Discovering targets of lncRNAs and understanding their mechanisms through experimental methods are costly and time-consuming. Yet, few in silico models for prediction of functional mechanisms of plant lncRNAs are proposed, while a reliable and powerful one is highly required. In this study, we used a recently developed deep neural network, Enformer, to predict the functional importance of lncRNAs genomic regions on the expression level of target genes. We trained this model using the ATAC-seq data from six rice tissues.

As lncRNAs are known to control the expression and function of their nearby genes14, we used our trained model to investigate their role on the expression of their cis-target genes. Our model predicted that introducing random mutations in lncRNA.2-FL could significantly affect the accessibility level of the transcription start site (TSS) of its cis-target gene (encoding PPR).

To further understand the regulatory mechanism by which lncRNA.2-FL affects its cis-target gene, we searched for transcription factor binding sites (TFBSs) within its genomic region. We found binding sites for the transcription factors belonging to the Lateral organ Boundaries Domain (LBD) and Ethylene Responsive Factor (ERF) families in the neighborhood of PPR-coding gene (cis-target of lncRNA.2-FL). Single site mutagenesis analysis by our model predicted that mutations within these TFBSs would have significant negative effect on the TSS of the cis-target (the peak in loss score, Fig. 5).

Interestingly, we found the same TFBSs near the trans-regulatory target genes of lncRNA.2-FL, which significantly affect the TSS of these genes. Single-site mutagenesis analysis of these TFBSs also confirmed their crucial influence on the trans-regulatory targets of lncRNA.2-FL such as genes coding OSAIR12 and OSAPP1.

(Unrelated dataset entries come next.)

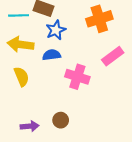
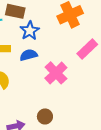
pink cross: (77, 77) -> (56, 73), turned 35

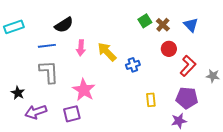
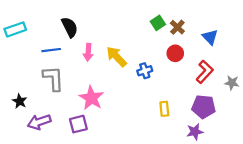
black semicircle: (64, 25) -> (70, 27), turned -84
blue triangle: (191, 25) -> (210, 37), moved
red circle: (169, 49) -> (175, 53), moved

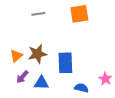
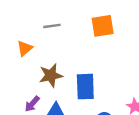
orange triangle: (16, 56) -> (25, 48), moved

LBD family proteins regulate a large number of developmental and metabolic processes such as lateral root formation. In addition, a subset of LBD members play vital function in Aux- triggered root development. The Aux–LBD module through Aux/IAA-ARF pathway directly regulates lateral root organogenesis in Aux signaling66. Some genes involved in this module coding IAAs and ARFs (for example AUX and PIN) were previously found to be differentially expressed in FL478 in our previous study22. ERF transcription factors have an essential role in setout of responses to abiotic stresses in rice. Synthesis of ethylene as plant stress hormone is induced by diverse environmental stresses, like salinity. It is reported that ethylene raises salinity tolerance through increasing ROS scavenging or by gathering of ROS in root-vasculature specific leading to reduction of ROS accumulation and enhancing Na/K homeostasis67.

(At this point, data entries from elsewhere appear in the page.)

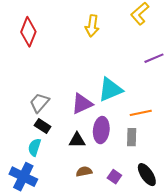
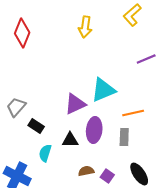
gray trapezoid: (39, 103) -> (16, 107), moved
cyan semicircle: (34, 147) -> (45, 153), moved
brown semicircle: (84, 172) -> (86, 171), moved

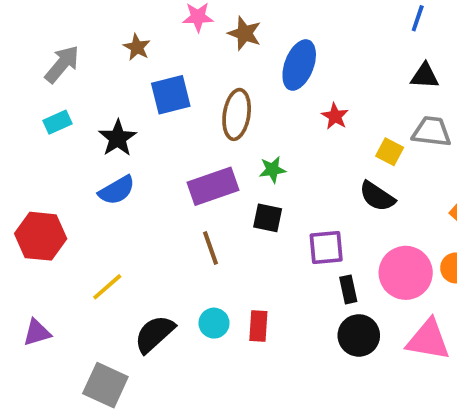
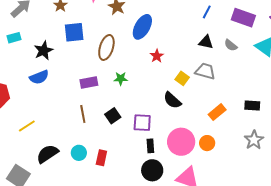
purple rectangle: (213, 186) -> (89, 83), size x0.7
black square: (268, 218) -> (113, 116), moved, turned 35

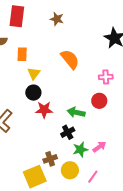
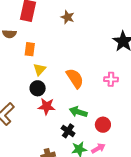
orange semicircle: (70, 59) -> (75, 78), moved
red circle: (99, 101) -> (103, 125), moved
black cross: (68, 132) -> (68, 131), turned -32

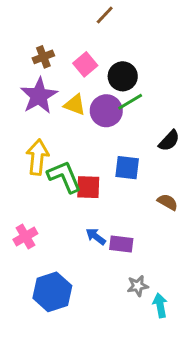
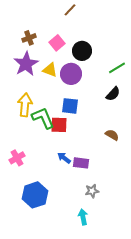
green line: (130, 102) -> (117, 68), moved
blue square: (127, 168) -> (70, 106), moved
cyan arrow: (160, 305) -> (83, 217), moved

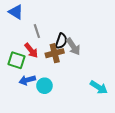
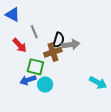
gray arrow: (73, 47) -> (71, 45), turned -60
red arrow: (31, 50) -> (20, 45), moved
green square: (17, 60) -> (35, 67), moved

This evidence suggested that all these might be related to signaling pathways of halotropic movements. Halotropism is a newly discovered salt avoidance tropism, which allows plant to runaway from salinity by bending. Halotropism can assist plant to remodel root system architecture (RSA) to survive under salt condition68.

Conclusions

Based on the transcriptome analysis of two rice contrasting genotypes, some DE-lncRNAs were found that are supposed to be involved in rice’s response to salt stress. Among them LncRNA.2-FL might play some roles in salt stress tolerance of FL478 by regulating sense and signaling, ion homeostasis and oxidative stress tolerance (Fig. 8). LncRNA.2-FL and its regulatory targets might have a role in lateral root formation through redistribution of auxin in the root to avoid a high salt concentration. Further, their functions in ROS and auxin signaling boost well-timed sense of tension in FL478 under salinity. All these lead to proficient responses of FL478 to salt stress compared to its susceptible parent (IR29).